After dropping of our trusty rental car in the middle of town, we checked into our first of two hotels, a furnished apartment near the beach. After spending so much time in smaller, quieter cities and towns, we thought staying just outside of the main downtown area for a few nights would provide a more gentle transition, an easing-in to Barcelona. We stayed at Lugaris Beach, in El Poblenou, a wonderfully local and off-the-beatn track neighborhood north of Barceloneta. It was a five minute walk to the metro, and just a few stops to the main part of the city, but also directly across the street from a beach. The apartment had a full kitchen, which meant Jamal got to cook dinner for us one night, after we went shopping on the Rambla at small grocers. After dinner, we spotted from our window a pop-up amusement park up the beach, and knew we had to check it out. Jamal rode the bumper cars (I literally haven’t laughed so hard in years), won me a bracelet popping balloons with darts, and we shared a mojito at 11pm. The next night, we had the best meal of our lives at El 58 a few minutes from our apartment; the ceviche alone is worth the airfare back.

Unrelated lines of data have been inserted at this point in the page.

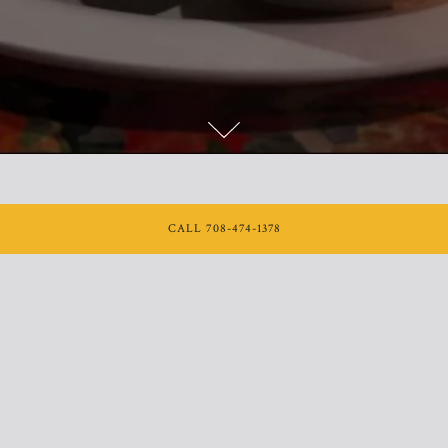
Scroll Down to Content
CALL 708-474-1378
From an office party to an at-home celebration, we can help
with your next event. Please fill out the form below and we’ll
be in touch soon!
INQUIRE NOW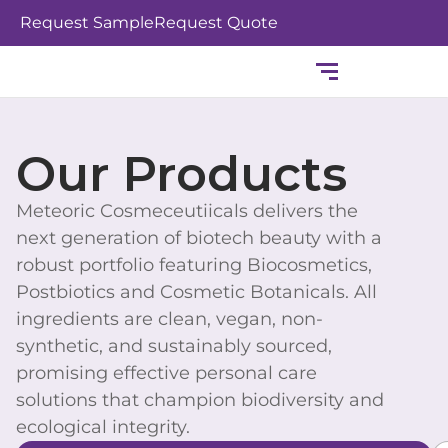
Skip
Request Sample
Request Quote
to
content
Our Products
Meteoric Cosmeceutiicals delivers the
next generation of biotech beauty with a
robust portfolio featuring Biocosmetics,
Postbiotics and Cosmetic Botanicals. All
ingredients are clean, vegan, non-
synthetic, and sustainably sourced,
promising effective personal care
solutions that champion biodiversity and
ecological integrity.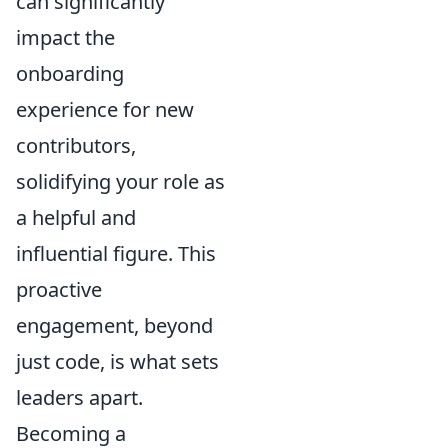
can significantly
impact the
onboarding
experience for new
contributors,
solidifying your role as
a helpful and
influential figure. This
proactive
engagement, beyond
just code, is what sets
leaders apart.
Becoming a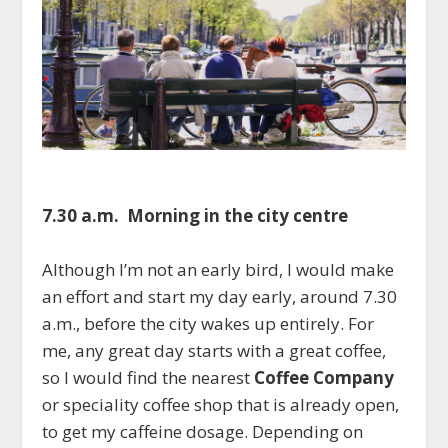
7.30 a.m. Morning in the city centre
Although I’m not an early bird, I would make
an effort and start my day early, around 7.30
a.m., before the city wakes up entirely. For
me, any great day starts with a great coffee,
so I would find the nearest
Coffee Company
or speciality coffee shop that is already open,
to get my caffeine dosage. Depending on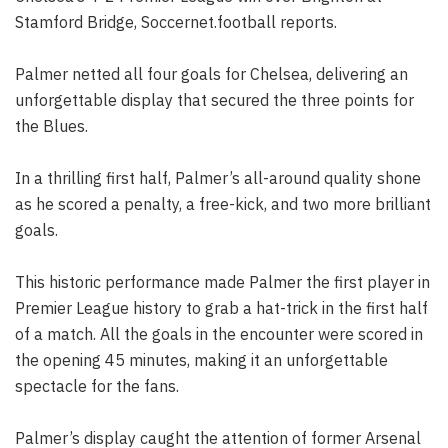
Stamford Bridge, Soccernet.football reports.
Palmer netted all four goals for Chelsea, delivering an
unforgettable display that secured the three points for
the Blues.
In a thrilling first half, Palmer’s all-around quality shone
as he scored a penalty, a free-kick, and two more brilliant
goals.
This historic performance made Palmer the first player in
Premier League history to grab a hat-trick in the first half
of a match. All the goals in the encounter were scored in
the opening 45 minutes, making it an unforgettable
spectacle for the fans.
Palmer’s display caught the attention of former Arsenal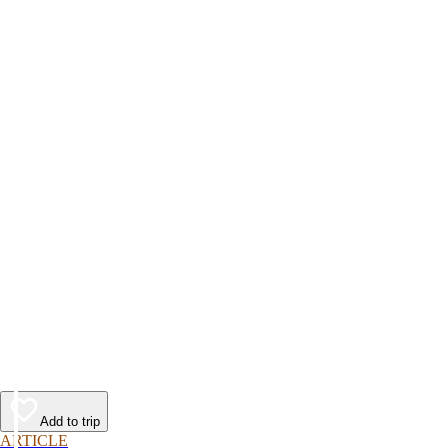
Add to trip
ARTICLE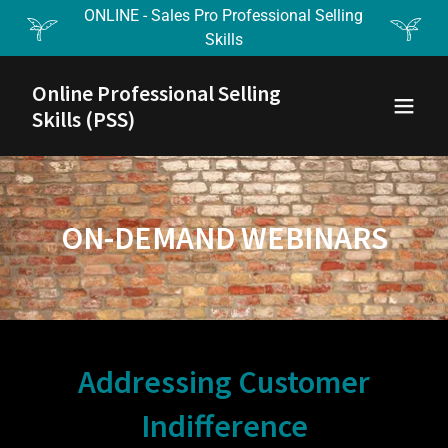
ONLINE - Sales Pro Professional Selling
Skills
Online Professional Selling
Skills (PSS)
ON-DEMAND WEBINARS
Addressing Customer
Indifference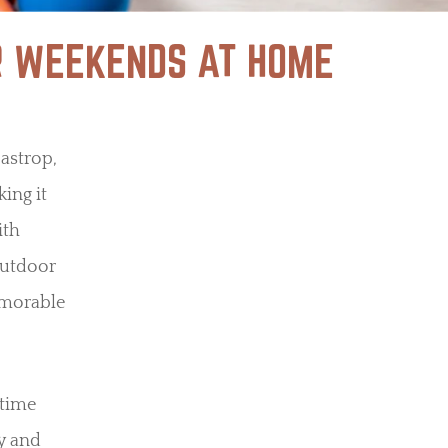
ER WEEKENDS AT HOME
Bastrop,
ing it
ith
 outdoor
emorable
 time
ty and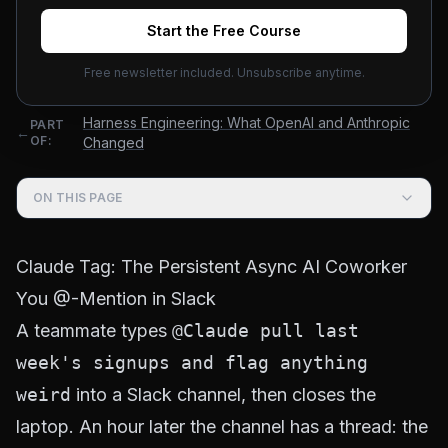
Shirley
June 25, 2026
Updated
August 3, 2026
15
min read
Start the Free Course
Free newsletter included. Unsubscribe anytime.
Harness Engineering: What OpenAI and Anthropic
PART
←
OF:
Changed
ON THIS PAGE
Claude Tag: The Persistent Async AI Coworker
You @-Mention in Slack
A teammate types
@Claude pull last
week's signups and flag anything
weird
into a Slack channel, then closes the
laptop. An hour later the channel has a thread: the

And of course, we visited the Sagrada Familia. We bought tickets online in advance (the only way to do it; entries are timed, and the wait could stretch up to five hours) which included an audioguide and entry to the Gaudí House Museum in Parc Guell the next day. The church has been under construction for 150 years, and was recently given a completion date of 2026, the 100 year anniversary of the architect’s death. (So we already know the date of our next trip to Barcelona.) It was overwhelming, visually, emotionally, walking into the church and taking in the scale of it. I’m not religious, not by a long shot, but as the daughter of an architect it was hard not to be blown away by the sheer magic of Gaudí’s mind.
We indulged in gelato, had too many glasses of wine, took a trip to Louis Vuitton, a morning stroll along the beach to watch the old men play competitive dominoes, and before we knew it, we had to leave El Poblenou, our lovely local ‘hood, and move downtown.